Ask Ben: Breaking An SMS Text Message Up Into Multiple Parts
This isn't necessarily an "Ask Ben" question; Michael Appenzellar had brought up the concept of breaking up an SMS text message into multiple parts that were, at most, 120 characters each. He was having a bit of trouble breaking it up, so I thought I would throw together a quick little demo. To start with, let's create the text message that you might want to send to someone around this time of the year:
<!---
Store the message that we would like to split up
into MAX:120 character segments.
--->
<cfsavecontent variable="strMessage">
Deborah, thank you so much for coming over for Christmas
celebrations. I had quite a fabulous time. I hope that
the present I got for you was not offensive; I just fancy
you rather attractive and I could only imagine that that
kind of outfit would have looked insanely delicious on you.
Happy Holidays.
</cfsavecontent>
<!---
Clean the message - trim it and replace out special
characters (line breaks, tabs, carriage returns) with
a space.
--->
<cfset strMessage = REReplace(
Trim( strMessage ),
"[\t\r\n\s]+",
" ",
"all"
) />
Don't pay attention to that REReplace() - that just takes the string stored using ColdFusion's CFSaveContent tag and strips out the extra tabbing and line breaks. I just like using CFSaveContent for formatting / display reasons.

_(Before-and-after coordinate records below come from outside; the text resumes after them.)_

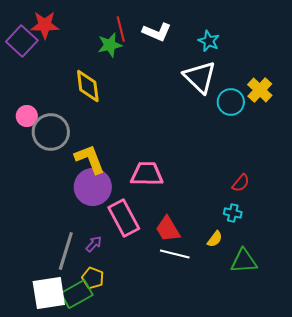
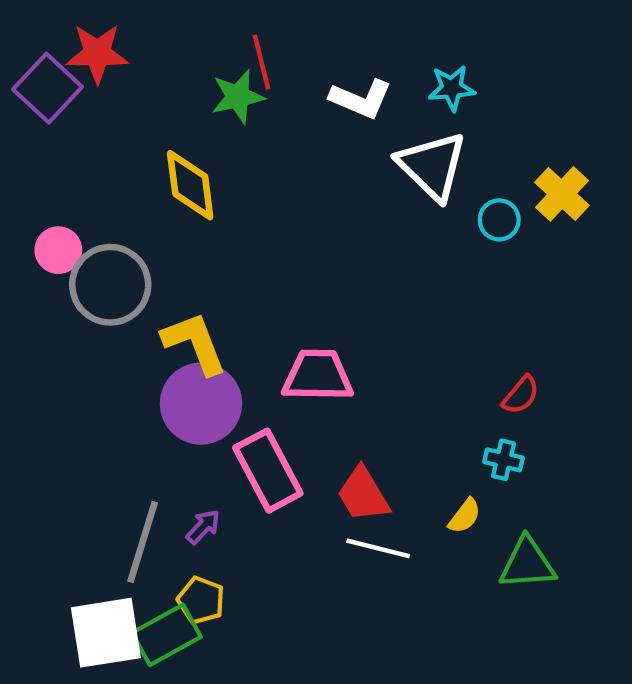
white L-shape: (157, 32) -> (361, 99), moved
cyan star: (209, 41) -> (452, 88), turned -30
cyan circle: (231, 102) -> (499, 220), size x0.7

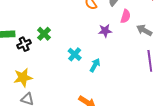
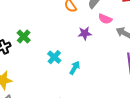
pink semicircle: (126, 16) -> (105, 19), turned 96

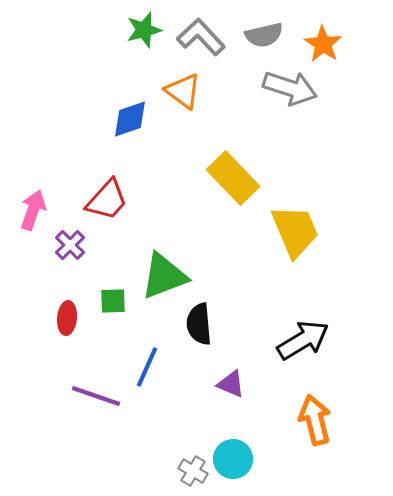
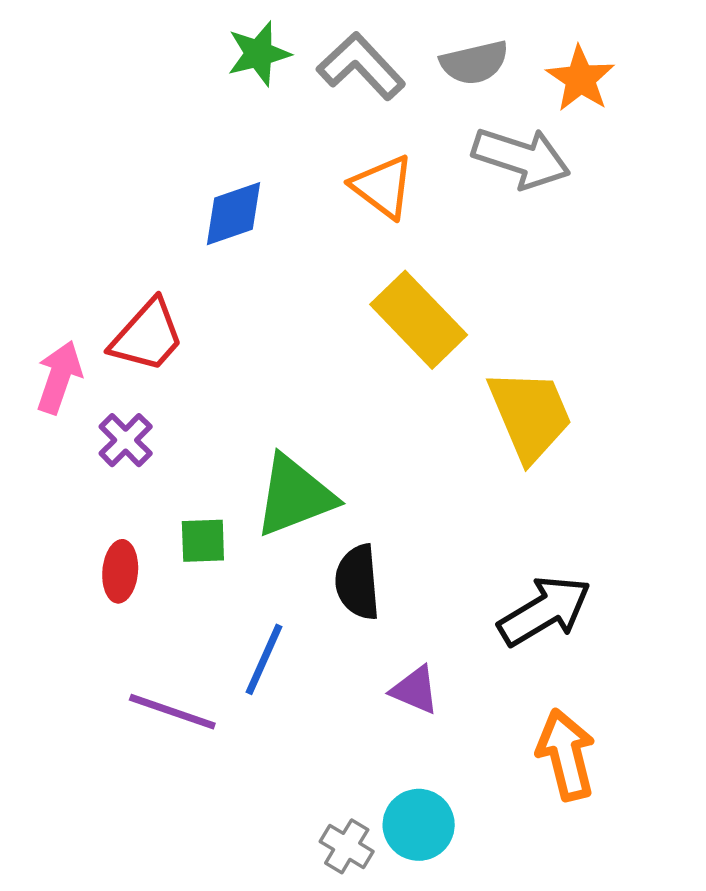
orange triangle: (183, 91) -> (383, 187), moved
red trapezoid: (107, 200) -> (147, 336), moved

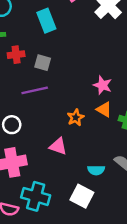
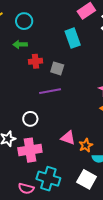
cyan rectangle: (46, 21) -> (73, 38), moved
orange star: (76, 118) -> (86, 145), moved

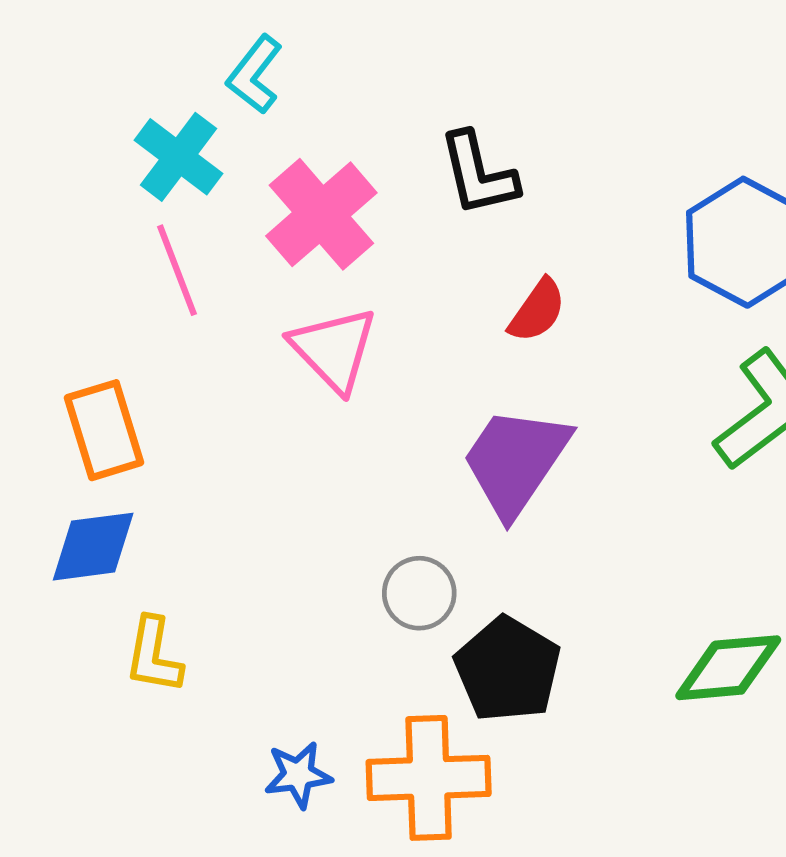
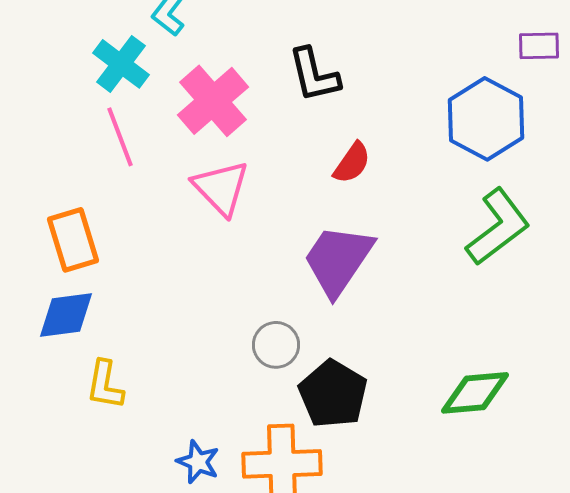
blue star: (298, 775) -> (198, 462), turned 30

Ok, now that we have our message, we want to break it up into 120 max-character SMS text messages. Initially, you might just try to use ColdFusion's Mid() function to grab every 120 character substring of the message:
<!--- Break the message into 120 character strings. --->
<cfloop
index="intOffset"
from="1"
to="#Len( strMessage )#"
step="120">
<!--- Output this max:120 character segment. --->
<p>
#Mid( strMessage, intOffset, 120 )#
</p>
</cfloop>
On paper, this looks good, but when you run it, you see that it's not quite ideal. We end up splitting the message up into these three segments:
Deborah, thank you so much for coming over for Christmas celebrations. I had quite a fabulous time. I hope that the pres
ent I got for you was not offensive; I just fancy you rather attractive and I could only imagine that that kind of outfi
t would have looked insanely delicious on you. Happy Holidays.
As you can see, the word "present" in the first line and the word "outfit" in the second line are split between two SMS text messages. The problem here is that Mid() has no context; it has no understanding of the problem in which it is being used. As such, it doesn't care about splitting words.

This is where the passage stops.